Interaction between dietary selenium and methylmercury on growth performance, deposition and health parameters in rainbow trout fed selenium-rich tuna-based diets or selenium-poor plant-based diets



Multipartner research article (INRAE, IPREM-CNRS, IMR)


This study evaluated the effect of dietary mercury (Hg) and selenium (Se) sources and levels on growth performance, Hg and Se accumulation, pro-inflammatory cytokine levels and global health parameters in rainbow trout juveniles. A 6-month feeding trial was carried out with a control plant-based diet (containing analyzed Se and Hg levels: 0.3 and 0 mg/kg diet, respectively) or a control tuna-based diet (containing analyzed Se and Hg levels: 7.5 and 0.3 mg/kg diet, respectively) supplemented with 0 or 1.5 mg Se/kg diet supplied either as sodium selenite (Se(IV)) or selenomethionine (SeMet) combined with 0, 1.6 or 2 mg Hg/kg diet supplied as methylmercury (MeHg).
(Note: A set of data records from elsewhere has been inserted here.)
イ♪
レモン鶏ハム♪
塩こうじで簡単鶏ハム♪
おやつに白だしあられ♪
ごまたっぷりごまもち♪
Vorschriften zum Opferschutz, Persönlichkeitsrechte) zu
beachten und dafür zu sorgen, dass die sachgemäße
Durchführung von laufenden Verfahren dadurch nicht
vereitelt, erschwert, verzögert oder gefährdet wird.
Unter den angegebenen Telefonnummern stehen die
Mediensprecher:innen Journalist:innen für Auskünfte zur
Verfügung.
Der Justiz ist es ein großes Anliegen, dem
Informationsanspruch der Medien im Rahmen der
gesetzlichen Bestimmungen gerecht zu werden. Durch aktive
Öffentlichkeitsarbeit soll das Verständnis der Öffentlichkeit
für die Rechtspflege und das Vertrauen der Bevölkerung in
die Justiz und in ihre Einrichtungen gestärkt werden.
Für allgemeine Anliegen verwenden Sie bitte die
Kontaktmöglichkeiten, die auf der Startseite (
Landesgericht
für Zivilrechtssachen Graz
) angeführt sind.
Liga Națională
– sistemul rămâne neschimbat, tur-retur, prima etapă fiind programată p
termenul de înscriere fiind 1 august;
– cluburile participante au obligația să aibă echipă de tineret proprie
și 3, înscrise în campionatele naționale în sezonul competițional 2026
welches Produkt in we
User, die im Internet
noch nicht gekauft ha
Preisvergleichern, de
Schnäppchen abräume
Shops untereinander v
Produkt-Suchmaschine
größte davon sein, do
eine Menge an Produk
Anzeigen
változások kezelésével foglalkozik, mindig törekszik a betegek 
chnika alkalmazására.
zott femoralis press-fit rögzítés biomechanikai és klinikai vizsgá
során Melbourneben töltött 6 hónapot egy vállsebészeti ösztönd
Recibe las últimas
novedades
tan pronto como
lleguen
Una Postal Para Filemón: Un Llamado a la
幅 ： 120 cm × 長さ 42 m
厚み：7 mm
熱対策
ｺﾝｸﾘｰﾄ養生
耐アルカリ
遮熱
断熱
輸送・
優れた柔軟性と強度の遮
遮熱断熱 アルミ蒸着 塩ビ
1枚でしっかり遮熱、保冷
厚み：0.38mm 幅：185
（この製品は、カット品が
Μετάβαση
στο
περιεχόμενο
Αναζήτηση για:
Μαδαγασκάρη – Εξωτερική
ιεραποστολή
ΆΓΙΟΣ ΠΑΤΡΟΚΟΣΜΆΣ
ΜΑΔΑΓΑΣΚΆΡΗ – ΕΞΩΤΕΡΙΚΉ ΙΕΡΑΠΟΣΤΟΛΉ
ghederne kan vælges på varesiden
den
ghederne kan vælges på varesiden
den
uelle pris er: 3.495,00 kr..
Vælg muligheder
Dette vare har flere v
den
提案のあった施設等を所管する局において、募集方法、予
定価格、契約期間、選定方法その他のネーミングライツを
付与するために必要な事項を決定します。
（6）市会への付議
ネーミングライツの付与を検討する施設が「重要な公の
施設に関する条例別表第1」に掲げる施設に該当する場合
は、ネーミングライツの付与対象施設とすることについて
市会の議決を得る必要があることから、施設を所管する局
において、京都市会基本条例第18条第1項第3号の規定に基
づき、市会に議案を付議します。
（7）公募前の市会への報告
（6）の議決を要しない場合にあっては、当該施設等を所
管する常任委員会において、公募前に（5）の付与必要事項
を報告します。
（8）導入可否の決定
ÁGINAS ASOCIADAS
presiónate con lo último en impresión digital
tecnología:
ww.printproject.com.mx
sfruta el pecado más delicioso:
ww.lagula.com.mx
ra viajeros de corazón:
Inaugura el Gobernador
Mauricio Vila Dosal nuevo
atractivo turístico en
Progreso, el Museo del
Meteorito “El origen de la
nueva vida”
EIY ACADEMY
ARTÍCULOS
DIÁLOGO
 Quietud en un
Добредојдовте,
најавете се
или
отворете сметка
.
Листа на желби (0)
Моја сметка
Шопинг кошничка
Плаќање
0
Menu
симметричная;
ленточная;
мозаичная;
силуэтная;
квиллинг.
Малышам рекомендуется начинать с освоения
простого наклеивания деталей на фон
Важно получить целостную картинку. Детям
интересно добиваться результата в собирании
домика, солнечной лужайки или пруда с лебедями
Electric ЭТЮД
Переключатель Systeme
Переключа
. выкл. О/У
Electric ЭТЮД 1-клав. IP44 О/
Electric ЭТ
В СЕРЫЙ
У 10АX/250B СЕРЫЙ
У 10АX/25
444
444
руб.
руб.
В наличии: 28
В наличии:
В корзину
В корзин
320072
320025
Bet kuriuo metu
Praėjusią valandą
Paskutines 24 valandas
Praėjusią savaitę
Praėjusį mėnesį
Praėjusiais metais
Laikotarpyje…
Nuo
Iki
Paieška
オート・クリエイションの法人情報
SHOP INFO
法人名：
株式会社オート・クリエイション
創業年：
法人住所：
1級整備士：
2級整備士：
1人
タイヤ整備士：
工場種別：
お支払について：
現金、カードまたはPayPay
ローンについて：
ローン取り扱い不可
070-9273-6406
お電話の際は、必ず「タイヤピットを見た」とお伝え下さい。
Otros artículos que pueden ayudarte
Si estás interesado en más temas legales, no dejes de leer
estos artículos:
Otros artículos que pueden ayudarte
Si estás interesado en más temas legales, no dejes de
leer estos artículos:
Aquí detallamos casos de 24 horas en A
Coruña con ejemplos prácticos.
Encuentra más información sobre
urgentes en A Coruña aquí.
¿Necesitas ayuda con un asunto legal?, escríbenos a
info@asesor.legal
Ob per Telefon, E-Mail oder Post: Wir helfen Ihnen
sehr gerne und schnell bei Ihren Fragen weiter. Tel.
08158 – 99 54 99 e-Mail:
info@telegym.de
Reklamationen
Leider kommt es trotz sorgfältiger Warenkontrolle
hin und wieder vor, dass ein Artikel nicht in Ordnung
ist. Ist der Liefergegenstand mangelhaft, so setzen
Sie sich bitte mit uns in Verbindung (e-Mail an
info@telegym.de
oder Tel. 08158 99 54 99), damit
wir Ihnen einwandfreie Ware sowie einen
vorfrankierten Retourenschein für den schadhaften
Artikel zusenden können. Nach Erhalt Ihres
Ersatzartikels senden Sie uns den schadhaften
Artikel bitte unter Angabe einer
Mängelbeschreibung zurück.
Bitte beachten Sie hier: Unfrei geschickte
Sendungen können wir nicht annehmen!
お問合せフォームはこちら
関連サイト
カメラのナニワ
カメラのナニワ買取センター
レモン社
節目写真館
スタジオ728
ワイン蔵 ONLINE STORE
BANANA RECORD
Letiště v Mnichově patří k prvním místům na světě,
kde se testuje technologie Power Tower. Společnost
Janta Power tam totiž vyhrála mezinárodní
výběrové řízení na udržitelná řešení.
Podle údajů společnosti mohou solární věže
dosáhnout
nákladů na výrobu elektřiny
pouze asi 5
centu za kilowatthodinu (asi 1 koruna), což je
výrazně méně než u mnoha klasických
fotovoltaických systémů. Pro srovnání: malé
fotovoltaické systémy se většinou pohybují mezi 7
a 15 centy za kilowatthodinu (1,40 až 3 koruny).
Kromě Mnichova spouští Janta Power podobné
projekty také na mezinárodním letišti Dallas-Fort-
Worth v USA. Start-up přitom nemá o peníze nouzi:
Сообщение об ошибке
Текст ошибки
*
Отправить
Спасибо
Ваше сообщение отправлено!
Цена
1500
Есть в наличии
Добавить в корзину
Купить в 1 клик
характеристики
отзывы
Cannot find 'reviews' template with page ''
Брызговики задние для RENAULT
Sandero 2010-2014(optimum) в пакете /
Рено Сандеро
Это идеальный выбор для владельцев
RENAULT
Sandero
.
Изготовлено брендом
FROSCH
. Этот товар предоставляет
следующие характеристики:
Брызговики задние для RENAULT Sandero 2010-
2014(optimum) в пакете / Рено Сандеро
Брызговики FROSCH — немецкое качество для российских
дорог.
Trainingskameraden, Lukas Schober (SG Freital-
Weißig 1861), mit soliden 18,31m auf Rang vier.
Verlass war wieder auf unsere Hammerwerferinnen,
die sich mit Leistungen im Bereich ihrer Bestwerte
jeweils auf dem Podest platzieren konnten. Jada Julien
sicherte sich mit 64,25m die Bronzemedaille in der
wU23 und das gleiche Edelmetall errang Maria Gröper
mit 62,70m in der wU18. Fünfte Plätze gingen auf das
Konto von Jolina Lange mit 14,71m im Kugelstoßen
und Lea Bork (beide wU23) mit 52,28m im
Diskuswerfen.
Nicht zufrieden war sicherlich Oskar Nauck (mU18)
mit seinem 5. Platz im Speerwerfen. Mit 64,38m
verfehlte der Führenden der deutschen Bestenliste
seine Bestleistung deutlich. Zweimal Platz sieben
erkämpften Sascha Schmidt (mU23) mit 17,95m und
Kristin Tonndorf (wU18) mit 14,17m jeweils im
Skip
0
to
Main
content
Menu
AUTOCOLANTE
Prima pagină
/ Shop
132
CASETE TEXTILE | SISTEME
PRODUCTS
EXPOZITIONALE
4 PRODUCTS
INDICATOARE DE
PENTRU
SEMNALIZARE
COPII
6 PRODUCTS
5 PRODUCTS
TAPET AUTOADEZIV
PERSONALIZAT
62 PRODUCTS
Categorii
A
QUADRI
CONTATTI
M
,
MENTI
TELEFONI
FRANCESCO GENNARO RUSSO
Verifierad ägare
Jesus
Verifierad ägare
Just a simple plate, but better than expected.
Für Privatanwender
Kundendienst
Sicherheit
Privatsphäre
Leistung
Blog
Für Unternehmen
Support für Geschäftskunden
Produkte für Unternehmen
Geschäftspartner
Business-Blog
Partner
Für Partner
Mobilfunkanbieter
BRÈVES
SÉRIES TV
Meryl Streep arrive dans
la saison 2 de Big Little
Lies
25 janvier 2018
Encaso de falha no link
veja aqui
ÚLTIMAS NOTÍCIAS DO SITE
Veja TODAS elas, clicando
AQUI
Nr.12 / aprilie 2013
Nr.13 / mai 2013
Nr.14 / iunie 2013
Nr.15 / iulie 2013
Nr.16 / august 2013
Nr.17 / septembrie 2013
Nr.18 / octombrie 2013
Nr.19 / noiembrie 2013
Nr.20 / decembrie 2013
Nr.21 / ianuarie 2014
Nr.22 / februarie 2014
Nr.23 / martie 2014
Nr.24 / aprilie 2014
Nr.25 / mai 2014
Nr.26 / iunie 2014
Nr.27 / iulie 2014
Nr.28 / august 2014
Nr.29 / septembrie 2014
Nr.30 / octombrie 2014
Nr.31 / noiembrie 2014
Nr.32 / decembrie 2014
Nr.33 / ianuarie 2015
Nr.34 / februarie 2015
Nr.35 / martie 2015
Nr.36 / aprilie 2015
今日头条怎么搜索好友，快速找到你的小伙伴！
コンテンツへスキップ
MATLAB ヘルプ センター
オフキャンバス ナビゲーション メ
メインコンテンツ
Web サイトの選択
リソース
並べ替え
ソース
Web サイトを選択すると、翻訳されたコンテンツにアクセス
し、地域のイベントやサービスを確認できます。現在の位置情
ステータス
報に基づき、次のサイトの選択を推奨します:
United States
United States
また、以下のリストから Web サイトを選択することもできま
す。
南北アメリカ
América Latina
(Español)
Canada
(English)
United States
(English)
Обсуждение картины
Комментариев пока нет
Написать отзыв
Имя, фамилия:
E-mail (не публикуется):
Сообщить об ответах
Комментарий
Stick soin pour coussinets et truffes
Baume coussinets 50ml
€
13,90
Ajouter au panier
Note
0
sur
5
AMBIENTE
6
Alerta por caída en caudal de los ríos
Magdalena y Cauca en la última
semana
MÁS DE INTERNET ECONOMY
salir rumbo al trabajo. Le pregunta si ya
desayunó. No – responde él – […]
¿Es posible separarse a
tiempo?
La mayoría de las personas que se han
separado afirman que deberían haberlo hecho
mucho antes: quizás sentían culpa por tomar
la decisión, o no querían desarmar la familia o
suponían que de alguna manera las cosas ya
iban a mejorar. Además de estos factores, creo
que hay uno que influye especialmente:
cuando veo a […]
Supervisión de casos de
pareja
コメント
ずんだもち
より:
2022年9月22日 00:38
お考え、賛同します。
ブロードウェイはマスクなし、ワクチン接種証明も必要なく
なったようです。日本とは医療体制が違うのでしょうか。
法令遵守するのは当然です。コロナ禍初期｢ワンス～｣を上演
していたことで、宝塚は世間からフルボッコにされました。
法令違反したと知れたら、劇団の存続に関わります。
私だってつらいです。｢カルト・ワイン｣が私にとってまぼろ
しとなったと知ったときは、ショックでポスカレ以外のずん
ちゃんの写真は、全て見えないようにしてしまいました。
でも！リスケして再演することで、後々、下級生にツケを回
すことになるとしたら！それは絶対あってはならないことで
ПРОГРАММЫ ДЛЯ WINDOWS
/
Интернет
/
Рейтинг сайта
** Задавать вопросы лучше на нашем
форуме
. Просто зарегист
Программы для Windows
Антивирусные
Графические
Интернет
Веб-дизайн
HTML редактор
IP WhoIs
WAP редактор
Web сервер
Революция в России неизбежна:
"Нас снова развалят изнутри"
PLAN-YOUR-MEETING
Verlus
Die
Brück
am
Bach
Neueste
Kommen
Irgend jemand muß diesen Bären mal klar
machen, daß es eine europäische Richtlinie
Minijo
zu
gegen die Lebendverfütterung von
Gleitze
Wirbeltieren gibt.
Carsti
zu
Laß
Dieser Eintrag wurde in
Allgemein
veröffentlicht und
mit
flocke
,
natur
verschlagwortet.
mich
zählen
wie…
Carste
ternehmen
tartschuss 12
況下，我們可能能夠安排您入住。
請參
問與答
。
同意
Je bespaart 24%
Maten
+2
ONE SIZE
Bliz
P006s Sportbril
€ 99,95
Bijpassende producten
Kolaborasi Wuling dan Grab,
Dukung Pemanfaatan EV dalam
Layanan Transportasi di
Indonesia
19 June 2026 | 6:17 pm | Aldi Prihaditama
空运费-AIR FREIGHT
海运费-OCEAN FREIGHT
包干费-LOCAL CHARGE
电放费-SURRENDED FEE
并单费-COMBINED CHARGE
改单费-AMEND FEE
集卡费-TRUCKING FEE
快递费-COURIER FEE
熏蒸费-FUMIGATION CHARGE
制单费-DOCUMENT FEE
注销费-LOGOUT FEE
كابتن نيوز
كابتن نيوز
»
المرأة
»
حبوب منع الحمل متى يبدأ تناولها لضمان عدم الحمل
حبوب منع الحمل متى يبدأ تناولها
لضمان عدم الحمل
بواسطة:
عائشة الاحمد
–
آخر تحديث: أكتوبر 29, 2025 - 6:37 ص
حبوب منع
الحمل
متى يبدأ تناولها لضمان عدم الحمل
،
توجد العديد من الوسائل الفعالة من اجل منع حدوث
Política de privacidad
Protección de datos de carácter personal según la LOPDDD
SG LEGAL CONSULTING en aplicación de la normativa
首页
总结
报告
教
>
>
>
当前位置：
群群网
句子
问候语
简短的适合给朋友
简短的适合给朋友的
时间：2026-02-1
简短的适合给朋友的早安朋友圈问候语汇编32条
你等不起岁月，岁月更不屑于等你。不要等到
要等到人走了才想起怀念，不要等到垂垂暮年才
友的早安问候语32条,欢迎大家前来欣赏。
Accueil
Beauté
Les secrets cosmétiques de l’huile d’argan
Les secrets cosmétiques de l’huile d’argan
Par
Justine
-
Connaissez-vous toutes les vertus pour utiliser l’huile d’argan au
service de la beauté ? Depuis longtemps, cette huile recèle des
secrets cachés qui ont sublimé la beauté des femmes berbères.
Fish sampling was carried out at 2 times: after a short (21 days) and a long term dietary exposure (168 days). In the short term, a temporarily reduced growth was noticed in fish fed MeHg-supplemented plant-based diet in absence of dietary Se supplementation. MeHg supplementation increased pro-inflammatory cytokine TNF-α and IL-1β levels in plant and tuna-based diets. MeHg supplementation also affected short-term fish global health parameters with an increase of glucose and albumin levels in tuna-based diets. The addition of SeMet in MeHg-supplemented tuna-based diets protected against the increase of TNF-α level in the long term whereas the addition of Se(IV) in MeHg-supplemented tuna-based diets decreased whole-body Hg level and retention in the short term. In the long term, a reduced growth, a higher feed conversion ratio and a lower protein efficiency ratio were recorded in fish fed Se(IV)-supplemented tuna-based diets in absence of MeHg supplementation. The addition of Se(IV) or SeMet in tuna-based diets increased plasma IL-6 level. The addition of MeHg in plant and tuna-based diets increased Se accumulation and retention. This work underlines that different forms of Se supplementation, in two dietary background context (low basal Se level in plant-based diets and high basal Se level in tuna-based diets), have specific effects on metabolism and biological consequences of dietary MeHg. Dietary inorganic Se (but not organic Se) affected MeHg metabolism by reducing Hg accumulation in fish. However, dietary organic Se displayed better ability to afford protection against MeHg pro-inflammatory effects.